On the revenue streams she uses to diversify her income:
"My streams of revenue are mainly brand partnerships which consist of me creating content for brands to use on their website, social media, and/or newsletters, and sponsored posts that I post on my personal social media accounts. Another stream of income that I have is affiliate marketing."
On how she approaches budgeting and tracking expenses:
"I use a spreadsheet and I have a budget planner that I love from a new company called MSTRPLN. I use Trello to track my brand deals and invoices/payments since I don’t have a manager to do those things for me."

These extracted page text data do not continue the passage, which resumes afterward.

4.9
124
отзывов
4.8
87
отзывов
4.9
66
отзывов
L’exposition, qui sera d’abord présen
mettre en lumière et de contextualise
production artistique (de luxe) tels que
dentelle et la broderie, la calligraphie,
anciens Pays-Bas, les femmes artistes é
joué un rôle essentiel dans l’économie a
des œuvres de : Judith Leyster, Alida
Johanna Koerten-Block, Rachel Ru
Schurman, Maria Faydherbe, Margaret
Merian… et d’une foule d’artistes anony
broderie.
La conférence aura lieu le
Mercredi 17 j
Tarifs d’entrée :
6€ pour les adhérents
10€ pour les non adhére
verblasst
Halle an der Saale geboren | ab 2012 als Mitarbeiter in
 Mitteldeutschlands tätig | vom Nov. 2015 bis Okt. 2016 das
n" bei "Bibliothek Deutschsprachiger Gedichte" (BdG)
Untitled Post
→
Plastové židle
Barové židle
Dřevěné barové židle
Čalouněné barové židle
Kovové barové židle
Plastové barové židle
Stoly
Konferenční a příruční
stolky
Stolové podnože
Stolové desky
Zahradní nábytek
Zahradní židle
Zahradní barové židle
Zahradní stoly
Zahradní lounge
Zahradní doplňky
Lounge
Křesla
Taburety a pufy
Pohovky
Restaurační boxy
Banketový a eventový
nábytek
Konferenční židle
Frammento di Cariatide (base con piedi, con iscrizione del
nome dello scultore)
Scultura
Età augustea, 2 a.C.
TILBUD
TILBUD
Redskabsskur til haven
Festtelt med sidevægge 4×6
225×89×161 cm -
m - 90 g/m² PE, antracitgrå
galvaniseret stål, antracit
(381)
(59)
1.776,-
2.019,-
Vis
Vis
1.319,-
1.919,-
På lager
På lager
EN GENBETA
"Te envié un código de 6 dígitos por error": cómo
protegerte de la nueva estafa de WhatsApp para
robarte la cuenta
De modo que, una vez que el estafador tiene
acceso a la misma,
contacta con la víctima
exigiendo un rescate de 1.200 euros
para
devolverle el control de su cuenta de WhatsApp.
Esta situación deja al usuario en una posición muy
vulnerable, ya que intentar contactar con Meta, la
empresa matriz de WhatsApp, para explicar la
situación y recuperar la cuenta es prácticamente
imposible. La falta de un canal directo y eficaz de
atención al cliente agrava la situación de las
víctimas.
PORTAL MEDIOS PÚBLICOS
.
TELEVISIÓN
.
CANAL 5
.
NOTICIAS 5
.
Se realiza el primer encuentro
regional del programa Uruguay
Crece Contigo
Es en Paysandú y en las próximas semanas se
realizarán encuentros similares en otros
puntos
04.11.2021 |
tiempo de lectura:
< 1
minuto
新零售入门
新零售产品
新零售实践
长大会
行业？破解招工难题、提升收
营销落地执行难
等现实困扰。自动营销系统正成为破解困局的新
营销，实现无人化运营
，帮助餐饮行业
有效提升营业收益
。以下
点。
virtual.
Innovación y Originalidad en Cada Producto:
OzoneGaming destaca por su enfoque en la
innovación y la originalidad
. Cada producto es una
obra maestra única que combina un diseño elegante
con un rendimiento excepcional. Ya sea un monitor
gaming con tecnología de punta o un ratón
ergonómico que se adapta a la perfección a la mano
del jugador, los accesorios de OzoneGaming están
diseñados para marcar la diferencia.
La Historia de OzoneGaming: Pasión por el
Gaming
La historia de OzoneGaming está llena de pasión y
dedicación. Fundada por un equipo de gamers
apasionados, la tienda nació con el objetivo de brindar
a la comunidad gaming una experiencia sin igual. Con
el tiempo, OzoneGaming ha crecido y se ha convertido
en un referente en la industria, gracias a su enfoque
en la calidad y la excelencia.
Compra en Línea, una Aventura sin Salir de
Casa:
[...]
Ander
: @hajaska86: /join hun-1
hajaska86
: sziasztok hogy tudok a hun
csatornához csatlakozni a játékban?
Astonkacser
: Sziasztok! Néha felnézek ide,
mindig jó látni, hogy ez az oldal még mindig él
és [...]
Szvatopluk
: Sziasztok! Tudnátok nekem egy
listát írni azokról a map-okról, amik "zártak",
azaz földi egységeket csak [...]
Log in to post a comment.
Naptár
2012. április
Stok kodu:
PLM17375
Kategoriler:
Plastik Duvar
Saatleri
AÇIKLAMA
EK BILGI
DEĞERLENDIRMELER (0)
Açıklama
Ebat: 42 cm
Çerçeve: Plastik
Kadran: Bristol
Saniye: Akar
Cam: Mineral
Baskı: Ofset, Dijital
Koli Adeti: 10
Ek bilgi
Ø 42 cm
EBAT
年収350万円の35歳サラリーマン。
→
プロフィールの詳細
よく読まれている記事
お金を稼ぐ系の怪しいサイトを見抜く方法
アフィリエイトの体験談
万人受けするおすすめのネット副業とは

On whether she is a spender or a saver:
"I consider myself both! I worked hard to enjoy the lifestyle that I have. I treat myself and make sure I am not saving to the point where I am not enjoying my money. I’ve always been obsessed with finance and I am a true Capricorn. If you know you know! When it comes to saving money, I live for a cushion. I have a few savings accounts with different banks. I have one tax savings account where I transfer money into as soon as I get paid to have it when it’s time to pay the man. [I also have] an emergency savings account that I transfer a certain amount of money to until I reach the goal I want to have there. For me, that’s about $30,000 because I want to have at least six months' worth of money to live off of just in case.
"My last savings account is my house fund! Hopefully, I’ll be engaged soon (laughs) and my boyfriend and I will be planning to get a house within the next few years. So we both have been saving for that moment separately, in our own personal savings accounts. I put a certain amount of money in each account every time I get a check!"

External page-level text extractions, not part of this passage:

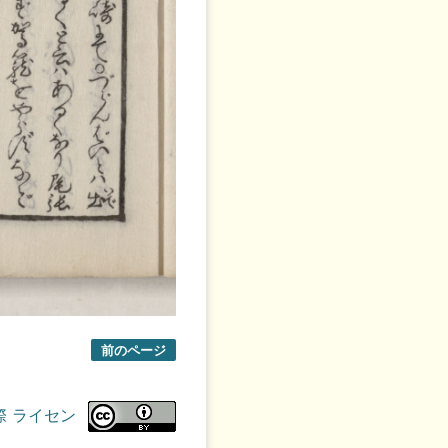
前のページ
際 ライセン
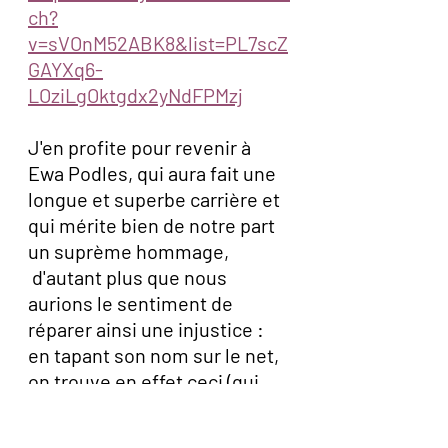
ch?
v=sVOnM52ABK8&list=PL7scZ
GAYXq6-
LOziLgOktgdx2yNdFPMzj
J'en profite pour revenir à 
Ewa Podles, qui aura fait une 
longue et superbe carrière et 
qui mérite bien de notre part 
un suprème hommage,
d'autant plus que nous 
aurions le sentiment de 
réparer ainsi une injustice : 
en tapant son nom sur le net, 
on trouve en effet ceci (qui 
est peut-être trop dire ? )
:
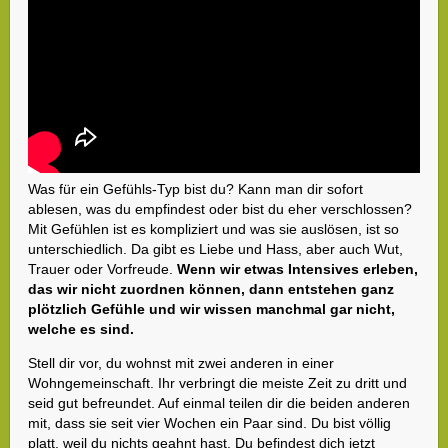
Was für ein Gefühls-Typ bist du? Kann man dir sofort
ablesen, was du empfindest oder bist du eher verschlossen?
Mit Gefühlen ist es kompliziert und was sie auslösen, ist so
unterschiedlich. Da gibt es Liebe und Hass, aber auch Wut,
Trauer oder Vorfreude.
Wenn wir etwas Intensives erleben,
das wir nicht zuordnen können, dann entstehen ganz
plötzlich Gefühle und wir wissen manchmal gar nicht,
welche es sind.
Stell dir vor, du wohnst mit zwei anderen in einer
Wohngemeinschaft. Ihr verbringt die meiste Zeit zu dritt und
seid gut befreundet. Auf einmal teilen dir die beiden anderen
mit, dass sie seit vier Wochen ein Paar sind. Du bist völlig
platt, weil du nichts geahnt hast. Du befindest dich jetzt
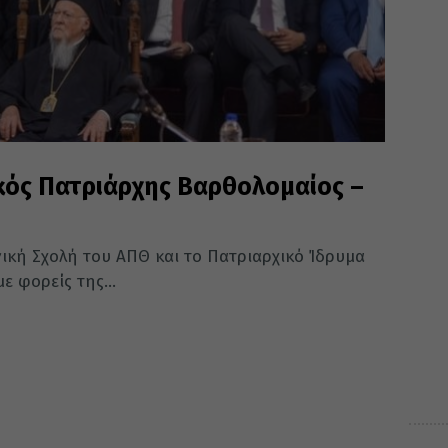
κός Πατριάρχης Βαρθολομαίος –
ική Σχολή του ΑΠΘ και το Πατριαρχικό Ίδρυμα
ε φορείς της...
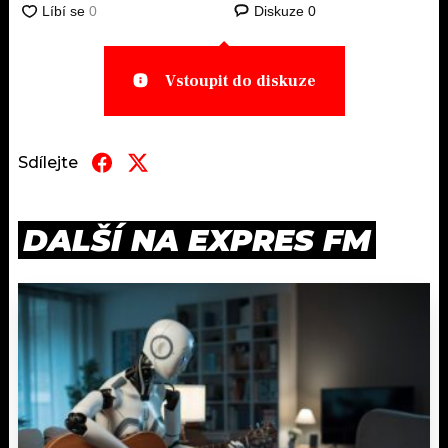
Diskuze
0
Vstoupit do diskuze
Sdílejte
DALŠÍ NA EXPRES FM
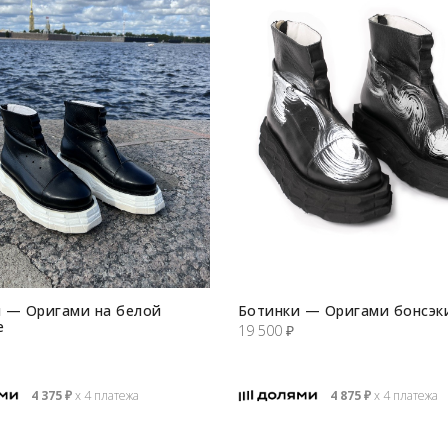
 — Оригами на белой
Ботинки — Оригами бонсэк
е
19 500
₽
4 375
₽
х 4 платежа
4 875
₽
х 4 платежа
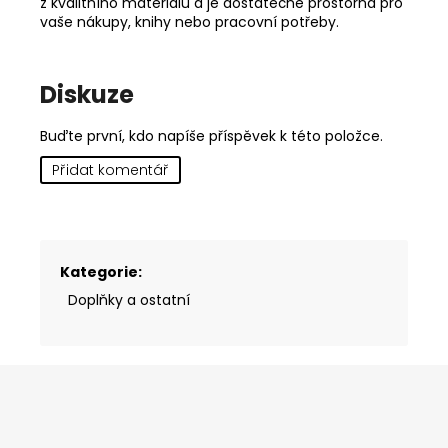
z kvalitního materiálu a je dostatečně prostorná pro
vaše nákupy, knihy nebo pracovní potřeby.
Diskuze
Buďte první, kdo napíše příspěvek k této položce.
Přidat komentář
Kategorie
:
Doplňky a ostatní
Z
á
p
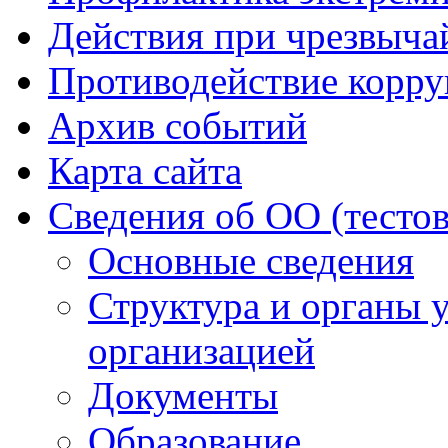
Действия при чрезвыча
Противодействие корр
Архив событий
Карта сайта
Сведения об ОО (тесто
Основные сведения
Структура и органы 
организацией
Документы
Образование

On unhealthy mindsets about money she had to let go of:
"There was a time where the savings was all I cared about and I didn’t want to spend money. The first time I spent a lump sum of money (it was for my electric car down payment), I felt like a weight was lifted off my shoulders. I didn’t feel attached to money as much because I knew that it was going to come back."
On the money mantra she lives by:
"'Money comes to me and through me. Period. I am no longer attached to money because I know that it will and can come back to me."
Yvette's Basic Monthly Budget Breakdown
- Apartment: $2,200; My portion of the rent because I live with my boyfriend, and yes, we split the bills. I have no problem with that. I have an office in our townhome, so I write off that room for my taxes.
- Utilities: $300
- Food: $750
- Car: Luckily, I have an electric vehicle, so it cost me like $50 a month to charge! I spend $250 on car insurance.
- Self-care: $250
- Overall Savings/Retirement: $20,000 in emergency savings; I'm still working on my retirement with my new financial adviser. It’s all so new to me. Building my emergency savings has been the most important thing for me because I don’t want to experience the stress that comes with waiting on checks ever again.